## [What the exercise asks]
Return every line from the records below with the string "click".

## [Records supplied]
= = =
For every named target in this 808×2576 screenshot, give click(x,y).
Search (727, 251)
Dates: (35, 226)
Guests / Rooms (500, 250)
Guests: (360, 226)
= = =
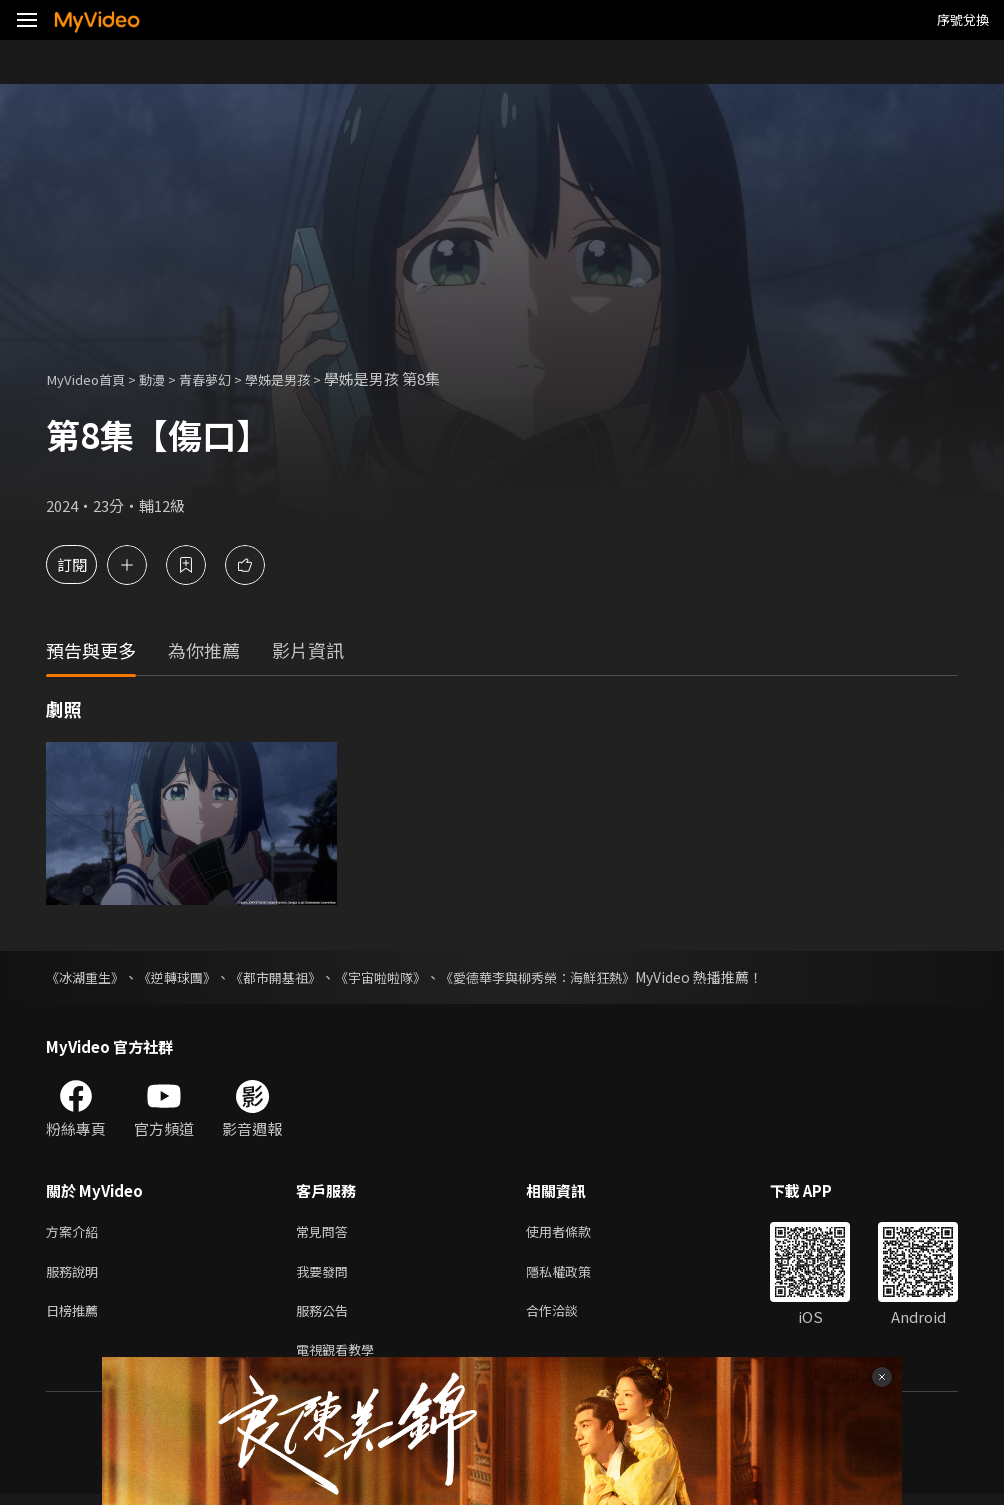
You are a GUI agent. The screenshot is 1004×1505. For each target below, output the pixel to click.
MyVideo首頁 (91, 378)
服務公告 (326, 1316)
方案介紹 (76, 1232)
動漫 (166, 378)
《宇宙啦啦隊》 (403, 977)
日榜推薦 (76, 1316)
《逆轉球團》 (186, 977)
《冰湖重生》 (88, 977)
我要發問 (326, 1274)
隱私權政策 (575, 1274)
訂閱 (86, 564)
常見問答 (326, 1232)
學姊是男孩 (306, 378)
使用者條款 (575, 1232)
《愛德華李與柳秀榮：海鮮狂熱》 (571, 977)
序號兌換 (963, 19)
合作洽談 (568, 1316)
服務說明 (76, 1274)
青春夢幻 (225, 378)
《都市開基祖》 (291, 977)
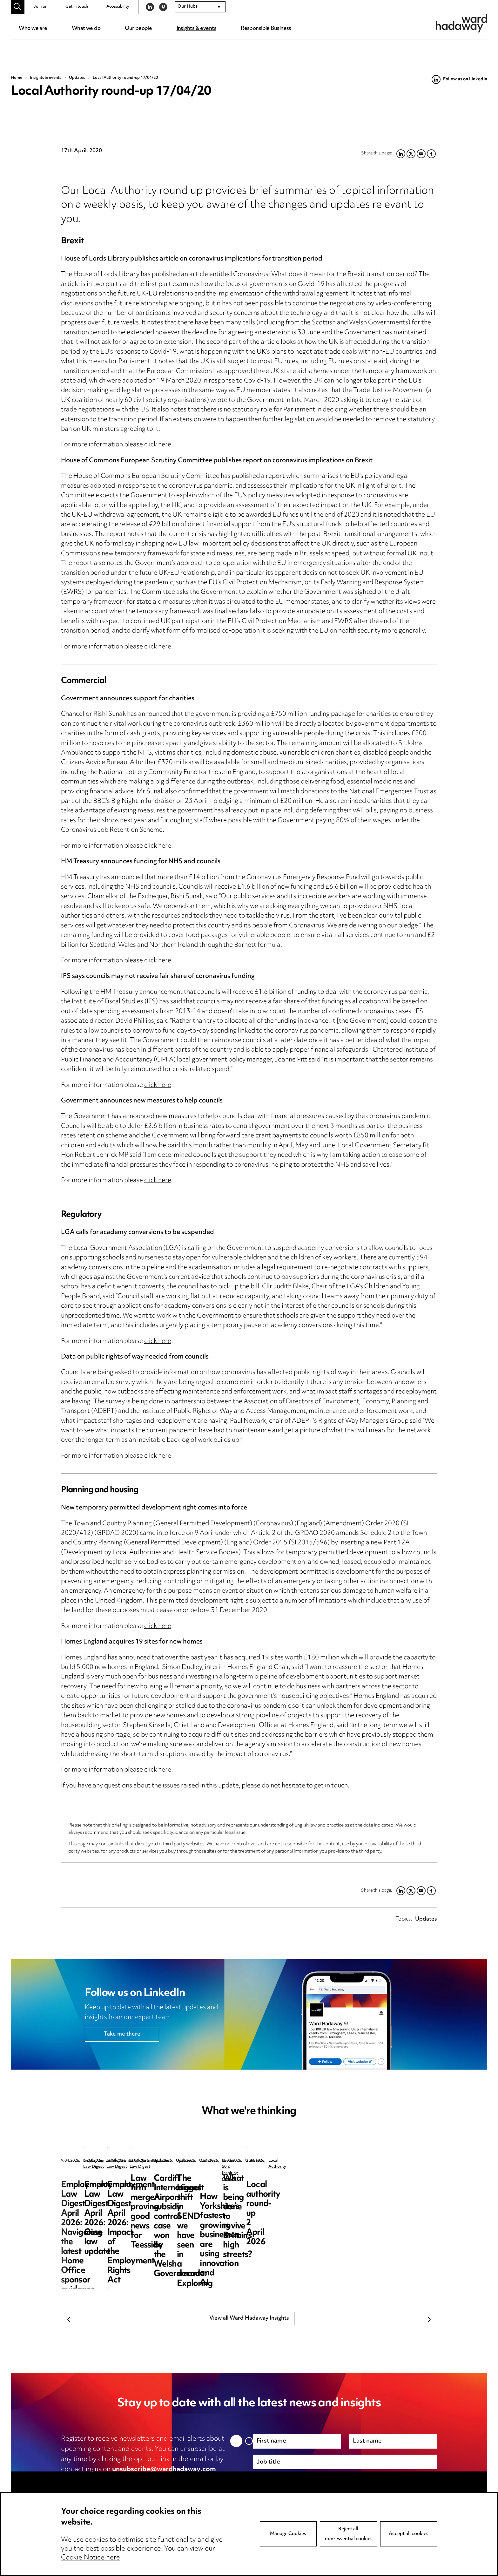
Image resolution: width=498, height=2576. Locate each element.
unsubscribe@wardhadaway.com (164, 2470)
= = =
## [Your response]
For every named target in this 808×2576 screenshot, give click(x,y).
You are a GUI agent. The screenshot is 1004×1505. For each target below, output the pixel to click.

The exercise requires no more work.